Personal Library

Guide - Deployment Solr Cloud Server

Introduction

The Solr server can run in cloud mode (using the new collections API) and in stand-alone mode (using the Core API as before). The new ICM connector uses the collection API, thus requiring the Solr server running in Solr cloud mode.

The official documentation can be found here:

Solr 8 reference guide
General documentation resources (may need to change version number)

References

Single Server Installation for Development

Windows

The following steps have to be executed:

Download the Solr package from an Apache download mirror, see Solr 8
Unpack the package to a directory, e.g., c:\dev\solr.
Start a command line (Java environment needs to work; test with java -version) at c:\dev\solr\bin.
Test run the Solr Cloud server (start the Solr server with the cloud example). The questions can be answered with the default values (just hit the <return> key).
```
solr start -e cloud
```

Linux

The Following steps have to be executed:

Install Oracle or Open JDK latest version (see Requirements for further details)
Fetch the Solr package.
Download the Solr package from an Apache download mirror, see Solr 8.
Unpack the package to a directory, e.g., /opt/solr.
Test run the Solr Cloud server (start the Solr server with the cloud example).
The questions can be answered with the default values (just hit the Enter key).
```
./solr start -e cloud
```

Run Solr Cloud for Development

These steps refer to windows. For Linux, the corresponding native script should be used!
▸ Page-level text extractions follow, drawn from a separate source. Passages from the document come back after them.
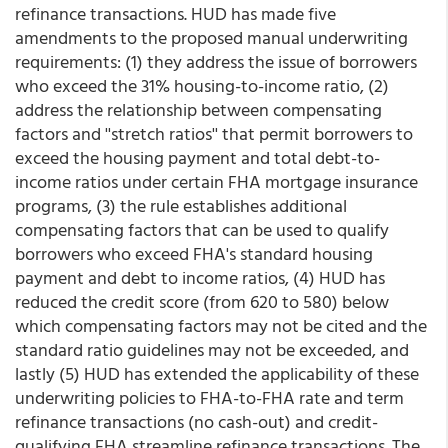
refinance transactions. HUD has made five
amendments to the proposed manual underwriting
requirements: (1) they address the issue of borrowers
who exceed the 31% housing-to-income ratio, (2)
address the relationship between compensating
factors and ''stretch ratios'' that permit borrowers to
exceed the housing payment and total debt-to-
income ratios under certain FHA mortgage insurance
programs, (3) the rule establishes additional
compensating factors that can be used to qualify
borrowers who exceed FHA's standard housing
payment and debt to income ratios, (4) HUD has
reduced the credit score (from 620 to 580) below
which compensating factors may not be cited and the
standard ratio guidelines may not be exceeded, and
lastly (5) HUD has extended the applicability of these
underwriting policies to FHA-to-FHA rate and term
refinance transactions (no cash-out) and credit-
qualifying FHA streamline refinance transactions. The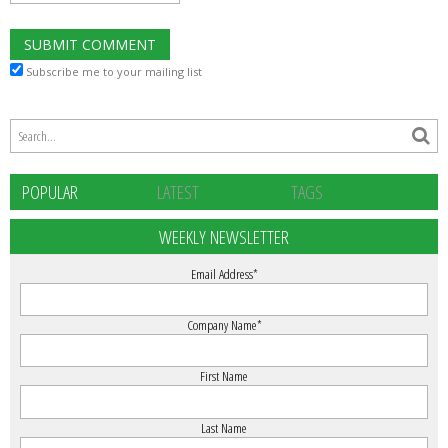
Subscribe me to your mailing list
POPULAR
LATEST
TAGS
WEEKLY NEWSLETTER
Email Address
*
Company Name
*
First Name
Last Name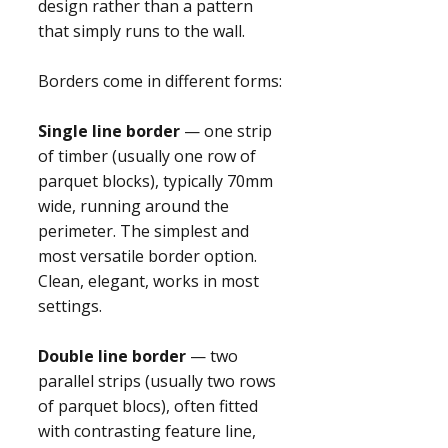
design rather than a pattern
that simply runs to the wall.
Borders come in different forms:
Single line border
— one strip
of timber (usually one row of
parquet blocks), typically 70mm
wide, running around the
perimeter. The simplest and
most versatile border option.
Clean, elegant, works in most
settings.
Double line border
— two
parallel strips (usually two rows
of parquet blocs), often fitted
with contrasting feature line,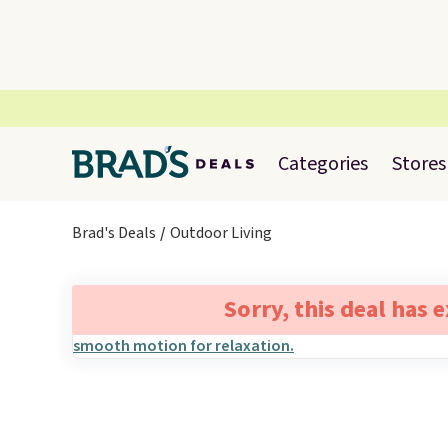
Categories
Stores
Brad's Deals
Outdoor Living
Sorry, this deal has 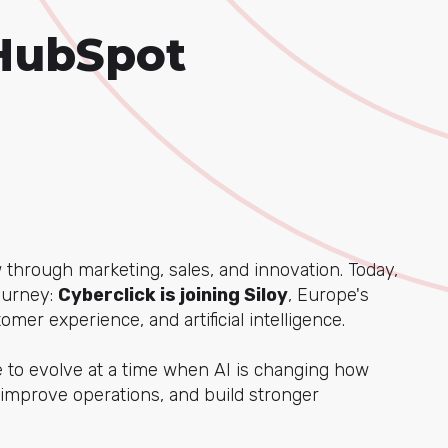
 HubSpot
through marketing, sales, and innovation. Today,
journey:
Cyberclick is joining Siloy
, Europe's
mer experience, and artificial intelligence.
ue to evolve at a time when AI is changing how
improve operations, and build stronger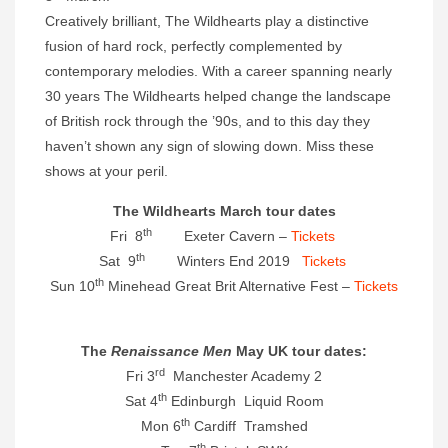
Creatively brilliant, The Wildhearts play a distinctive
fusion of hard rock, perfectly complemented by
contemporary melodies. With a career spanning nearly
30 years The Wildhearts helped change the landscape
of British rock through the ’90s, and to this day they
haven’t shown any sign of slowing down. Miss these
shows at your peril.
The Wildhearts March tour dates
th
Fri 8
Exeter Cavern –
Tickets
th
Sat 9
Winters End 2019
Tickets
th
Sun 10
Minehead Great Brit Alternative Fest –
Tickets
The
Renaissance Men
May UK tour dates:
rd
Fri 3
Manchester Academy 2
th
Sat 4
Edinburgh Liquid Room
th
Mon 6
Cardiff Tramshed
th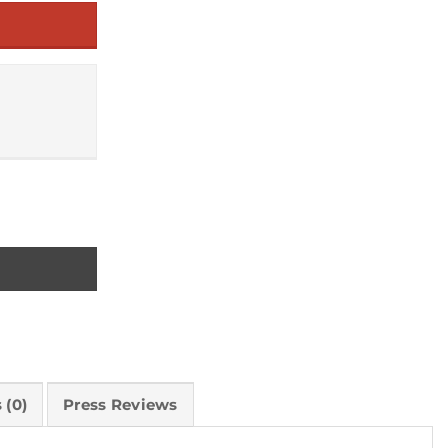
as quantity
 (0)
Press Reviews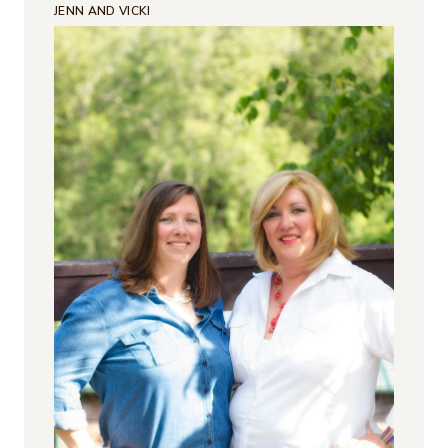
JENN AND VICKI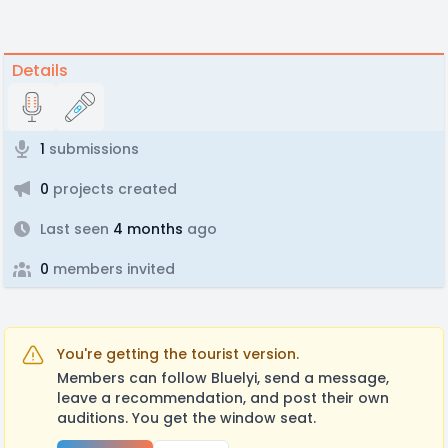
Details
1
submissions
0
projects created
Last seen
4 months
ago
0
members invited
You're getting the tourist version.
Members can follow Bluelyi, send a message,
leave a recommendation, and post their own
auditions. You get the window seat.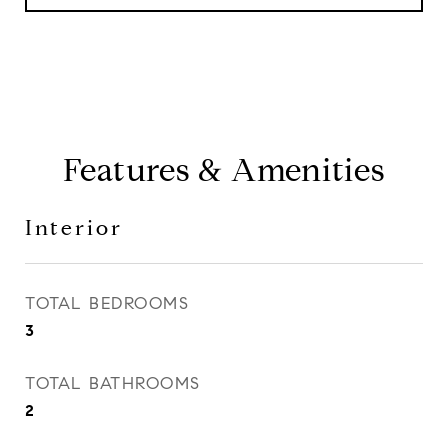
Features & Amenities
Interior
TOTAL BEDROOMS
3
TOTAL BATHROOMS
2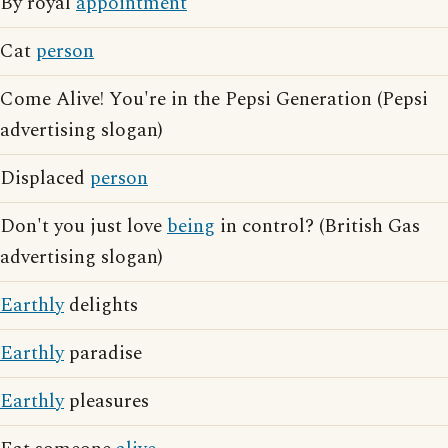
By royal
appointment
Cat
person
Come Alive! You're in the Pepsi Generation (Pepsi
advertising slogan)
Displaced
person
Don't you just love
being
in control? (British Gas
advertising slogan)
Earthly
delights
Earthly
paradise
Earthly
pleasures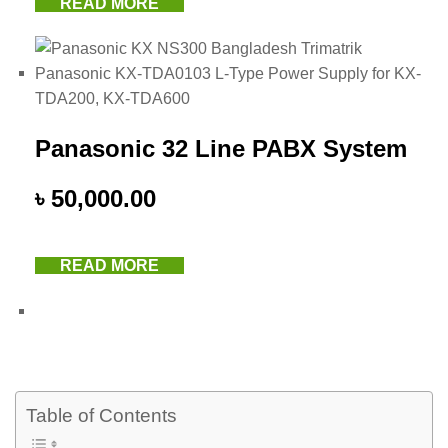
READ MORE
Panasonic 32 Line PABX System
৳
50,000.00
READ MORE
Table of Contents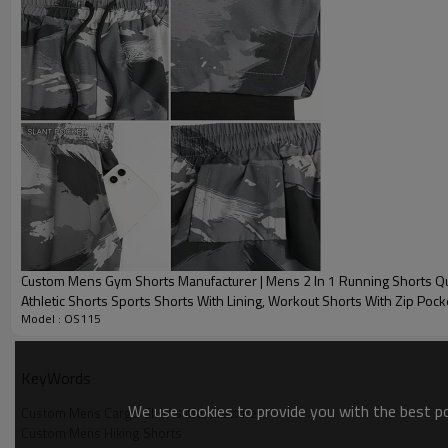
Sample time
Custom Mens Cargo Shorts Detail image
Custom Mens Cargo Shorts Front
Custom Mens Cargo Shorts Det
Custom Mens Gym Shorts Manufacturer | Mens 2 In 1 Running Shorts Qu
Athletic Shorts Sports Shorts With Lining, Workout Shorts With Zip Poc
Model : OS115
Towel Loop Running Shorts OEM Factory
KeyWords
We use cookies to provide you with the best pos
Custom Mens Cargo Shorts Manufacturer
Custom Mens Hiking Shorts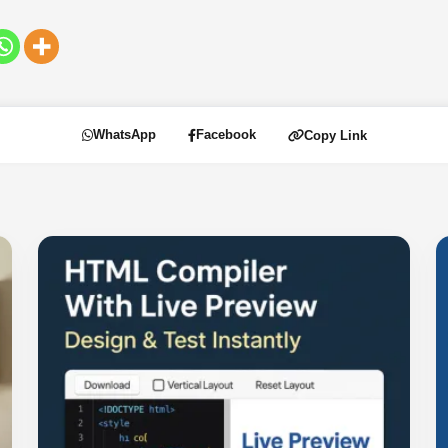
WhatsApp
Facebook
Copy Link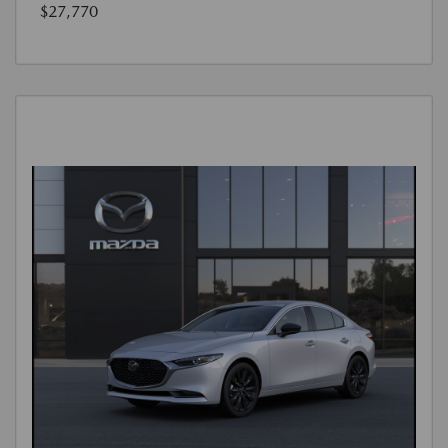
$27,770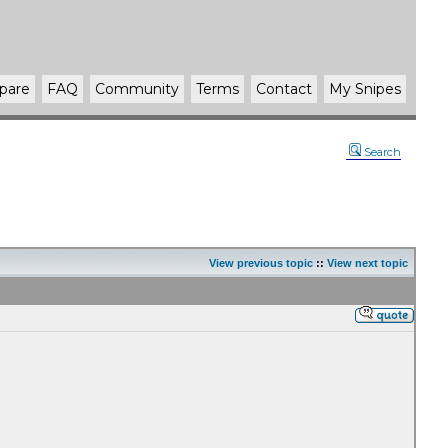
pare
FAQ
Community
Terms
Contact
My Snipes
Search
View previous topic
::
View next topic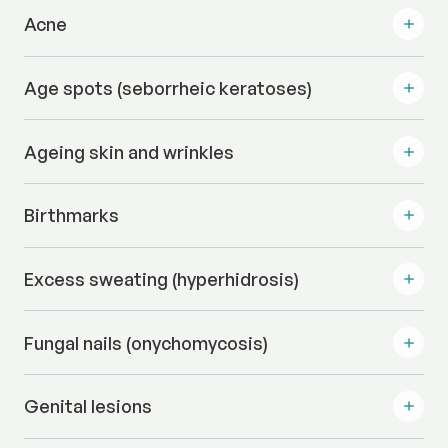
Acne
Age spots (seborrheic keratoses)
Ageing skin and wrinkles
Birthmarks
Excess sweating (hyperhidrosis)
Fungal nails (onychomycosis)
Genital lesions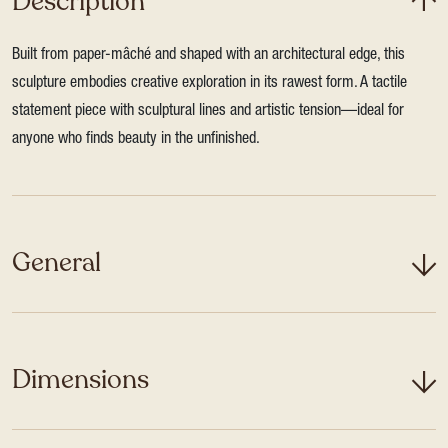
Description
Built from paper-mâché and shaped with an architectural edge, this
sculpture embodies creative exploration in its rawest form. A tactile
statement piece with sculptural lines and artistic tension—ideal for
anyone who finds beauty in the unfinished.
General
Dimensions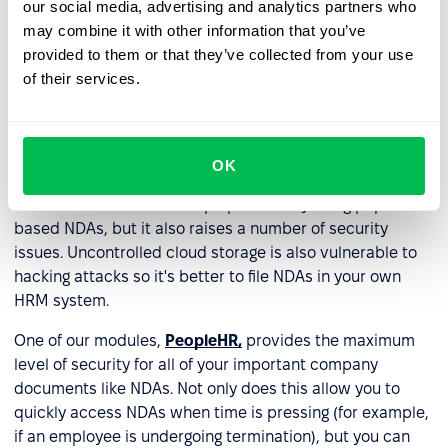
our social media, advertising and analytics partners who
forms, like in a locked filing cabinet or a secure storage
may combine it with other information that you’ve
room. Even today, some companies continue to do this
provided to them or that they’ve collected from your use
which raises a number of serious concerns about theft,
of their services.
data loss, human error, etc. Needless to say, we don’t
recommend you store NDAs in paper form alone.
Many companies host NDAs on cloud-based storage
OK
systems, which makes it easy to access and retrieve
such documents. It's a step up from only using paper-
based NDAs, but it also raises a number of security
issues. Uncontrolled cloud storage is also vulnerable to
hacking attacks so it's better to file NDAs in your own
HRM system.
One of our modules,
PeopleHR,
provides the maximum
level of security for all of your important company
documents like NDAs. Not only does this allow you to
quickly access NDAs when time is pressing (for example,
if an employee is undergoing termination), but you can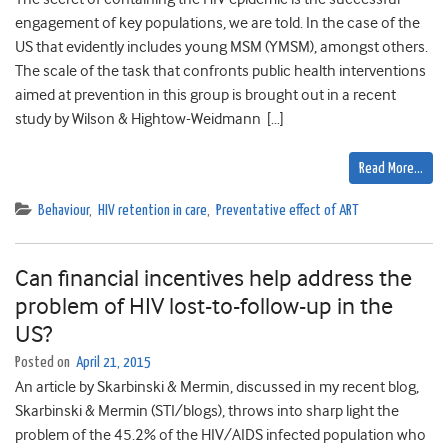
engagement of key populations, we are told. In the case of the
US that evidently includes young MSM (YMSM), amongst others.
The scale of the task that confronts public health interventions
aimed at prevention in this group is brought out in a recent
study by Wilson & Hightow-Weidmann […]
Read More…
Behaviour
,
HIV retention in care
,
Preventative effect of ART
Can financial incentives help address the
problem of HIV lost-to-follow-up in the
US?
Posted on
April 21, 2015
An article by Skarbinski & Mermin, discussed in my recent blog,
Skarbinski & Mermin (STI/blogs), throws into sharp light the
problem of the 45.2% of the HIV/AIDS infected population who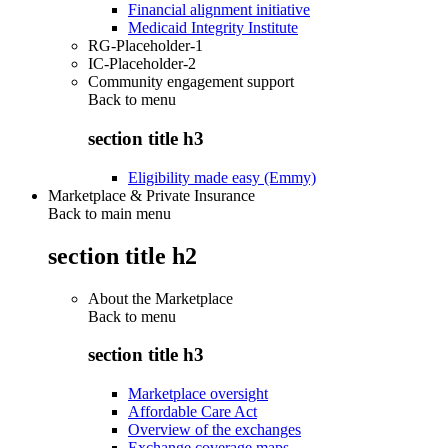
Financial alignment initiative
Medicaid Integrity Institute
RG-Placeholder-1
IC-Placeholder-2
Community engagement support
Back to
menu
section title h3
Eligibility made easy (Emmy)
Marketplace & Private Insurance
Back to main menu
section title h2
About the Marketplace
Back to
menu
section title h3
Marketplace oversight
Affordable Care Act
Overview of the exchanges
Exchange coverage maps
The following steps have to be executed:

Start the Solr server in the /bin directory of your installation with the following options:

solr start -c

This will run a Solr server in cloud mode listening on the default port 8983.

There are many other options. The following table lists some helpful options:

Command line options	Example	Description
-c	solr start -c	run in the cloud mode (required)
-p	solr start -c -p 8000	listen at the port set instead of the default port
-s	solr start -c -s C:\indexes	server directory to place indexes into a different location
-help	solr start -help	shows a list of start options

The zookeeper is started embedded with the zkport = port + 1000.

You can use solr start -c -p <port> -s <serverDirFromPoint1> -z <zooKeeperHost:zkPort> to connect your instance to a running zoo keeper instance. The embedded zookeeper is not started with the -z option. Each server contributing to the same Solr cluster needs an own server directory.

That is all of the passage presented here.